Wherever the word "όρους" occurs in the listing, copy the whole line.

=======

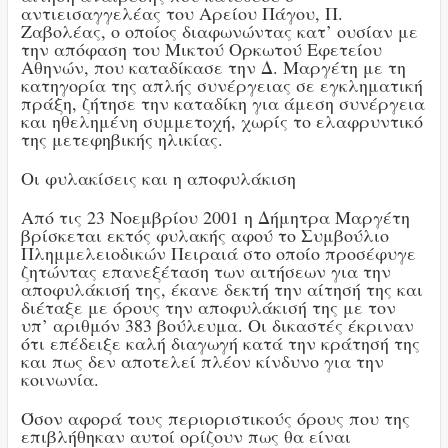
αντιεισαγγελέας του Αρείου Πάγου, Π.
Ζαβολέας, ο οποίος διαφωνώντας κατ’ ουσίαν με
την απόφαση του Μικτού Ορκωτού Εφετείου
Αθηνών, που καταδίκασε την Δ. Μαργέτη με τη
κατηγορία της απλής συνέργειας σε εγκληματική
πράξη, ζήτησε την καταδίκη για άμεση συνέργεια
και ηθελημένη συμμετοχή, χωρίς το ελαφρυντικό
της μετεφηβικής ηλικίας.
Οι φυλακίσεις και η αποφυλάκιση
Από τις 23 Νοεμβρίου 2001 η Δήμητρα Μαργέτη
βρίσκεται εκτός φυλακής αφού το Συμβούλιο
Πλημμελειοδικών Πειραιά στο οποίο προσέφυγε
ζητώντας επανεξέταση των αιτήσεων για την
αποφυλάκισή της, έκανε δεκτή την αίτησή της και
διέταξε με όρους την αποφυλάκισή της με τον
υπ’ αριθμόν 383 βούλευμα. Οι δικαστές έκριναν
ότι επέδειξε καλή διαγωγή κατά την κράτησή της
και πως δεν αποτελεί πλέον κίνδυνο για την
κοινωνία.
Όσον αφορά τους περιοριστικούς όρους που της
επιβλήθηκαν αυτοί ορίζουν πως θα είναι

=======

Answer for the task:
διέταξε με όρους την αποφυλάκισή της με τον
Όσον αφορά τους περιοριστικούς όρους που της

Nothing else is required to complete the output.